Film follows in the tradition of Guillermo Del Toro’s The Devil’s Backbone and Pan’s Labyrinth, minus the political/historical backdrop (Del Toro also served as co-producer here).

Laura (Belén Rueda) moves with her husband and young adopted son to the house where she grew up as an orphan: a creepy old orphanage complete with hidden rooms, mysterious visitors, and an assortment of ‘ghosts’. Son Simón (Roger Príncep) makes some invisible friends that Laura feels may not be as invisible as they should be. 

Strange social worker (Montserrat Carulla) drops by one day to ‘check up’ on Simón, who is HIV positive (oddly, Simón’s disease has nothing to do with the rest of the film). 

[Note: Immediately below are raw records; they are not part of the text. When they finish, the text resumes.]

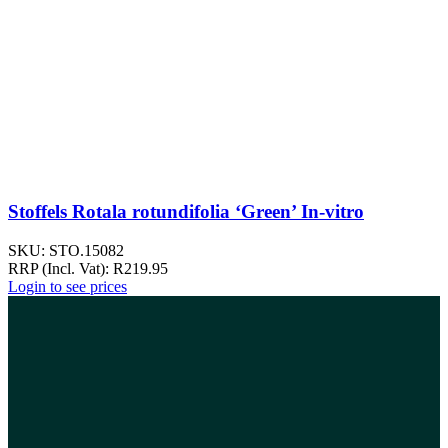
Stoffels Rotala rotundifolia ‘Green’ In-vitro
SKU:
STO.15082
RRP (Incl. Vat):
R
219.95
Login to see prices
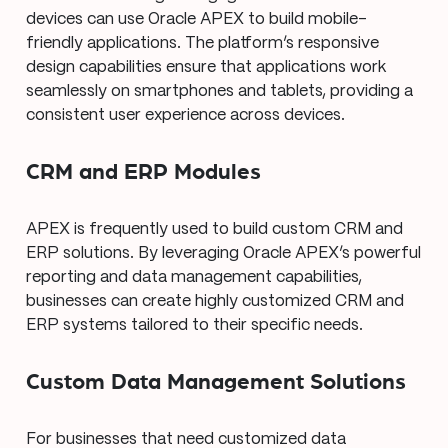
devices can use Oracle APEX to build mobile-
friendly applications. The platform’s responsive
design capabilities ensure that applications work
seamlessly on smartphones and tablets, providing a
consistent user experience across devices.
CRM and ERP Modules
APEX is frequently used to build custom CRM and
ERP solutions. By leveraging Oracle APEX’s powerful
reporting and data management capabilities,
businesses can create highly customized CRM and
ERP systems tailored to their specific needs.
Custom Data Management Solutions
For businesses that need customized data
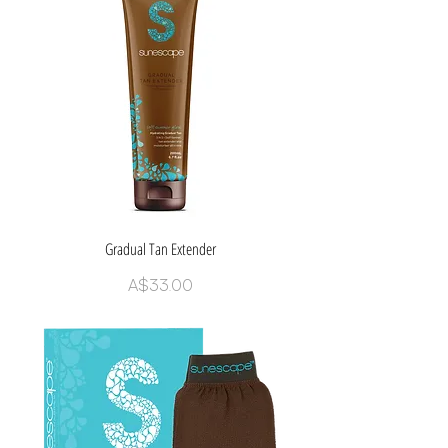
Gradual Tan Extender
Price
A$33.00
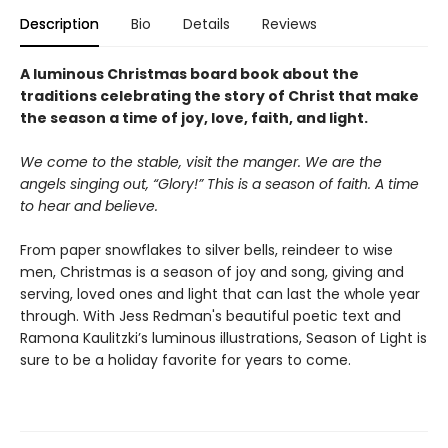
Description
Bio
Details
Reviews
A luminous Christmas board book about the
traditions celebrating the story of Christ that make
the season a time of joy, love, faith, and light.
We come to the stable, visit the manger. We are the
angels singing out, “Glory!” This is a season of faith. A time
to hear and believe.
From paper snowflakes to silver bells, reindeer to wise
men, Christmas is a season of joy and song, giving and
serving, loved ones and light that can last the whole year
through. With Jess Redman's beautiful poetic text and
Ramona Kaulitzki’s luminous illustrations, Season of Light is
sure to be a holiday favorite for years to come.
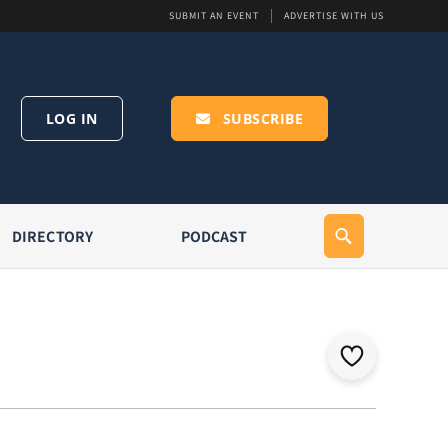
SUBMIT AN EVENT
ADVERTISE WITH US
LOG IN
SUBSCRIBE
DIRECTORY
PODCAST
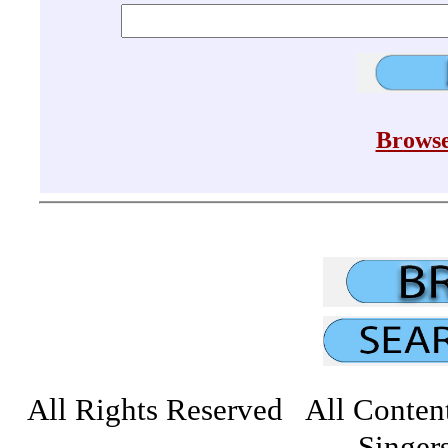
Browse
All Rights Reserved All Conten
Singers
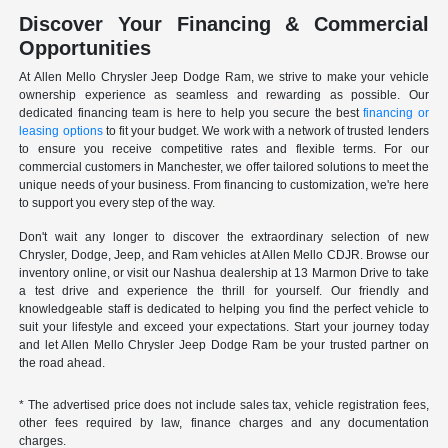
Discover Your Financing & Commercial
Opportunities
At Allen Mello Chrysler Jeep Dodge Ram, we strive to make your vehicle
ownership experience as seamless and rewarding as possible. Our
dedicated financing team is here to help you secure the best
financing or
leasing options
to fit your budget. We work with a network of trusted lenders
to ensure you receive competitive rates and flexible terms. For our
commercial customers in Manchester, we offer tailored solutions to meet the
unique needs of your business. From financing to customization, we're here
to support you every step of the way.
Don't wait any longer to discover the extraordinary selection of new
Chrysler, Dodge, Jeep, and Ram vehicles at Allen Mello CDJR. Browse our
inventory online, or visit our Nashua dealership at 13 Marmon Drive to take
a test drive and experience the thrill for yourself. Our friendly and
knowledgeable staff is dedicated to helping you find the perfect vehicle to
suit your lifestyle and exceed your expectations. Start your journey today
and let Allen Mello Chrysler Jeep Dodge Ram be your trusted partner on
the road ahead.
* The advertised price does not include sales tax, vehicle registration fees,
other fees required by law, finance charges and any documentation
charges.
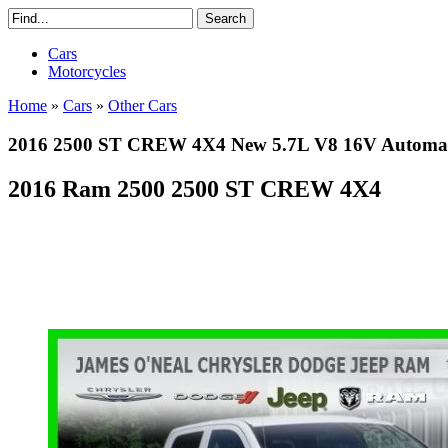
Cars
Motorcycles
Home
»
Cars
»
Other Cars
2016 2500 ST CREW 4X4 New 5.7L V8 16V Automat
2016 Ram 2500 2500 ST CREW 4X4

During a party at the orphanage, Simón goes missing. After police fail to locate him, Laura turns to other options, including a psychic played by Geraldine Chaplin.

Though superbly crafted, there’s a distinct lack of any developments relating to Simón’s disappearance for most of the film’s midsection; while we’re taken on a tour of odd goings-on, the film begins to drag for most of the second act. 

Also, characters aren’t immune to those old thriller clichés, like walking into a dark tool shed alone in the middle of the night after hearing strange noises, or leaving your half-crazed wife alone in a haunted house for the night. 

Still, it’s miles ahead of Hollywood product in the same genre, and provides a few genuine scares along the way, too.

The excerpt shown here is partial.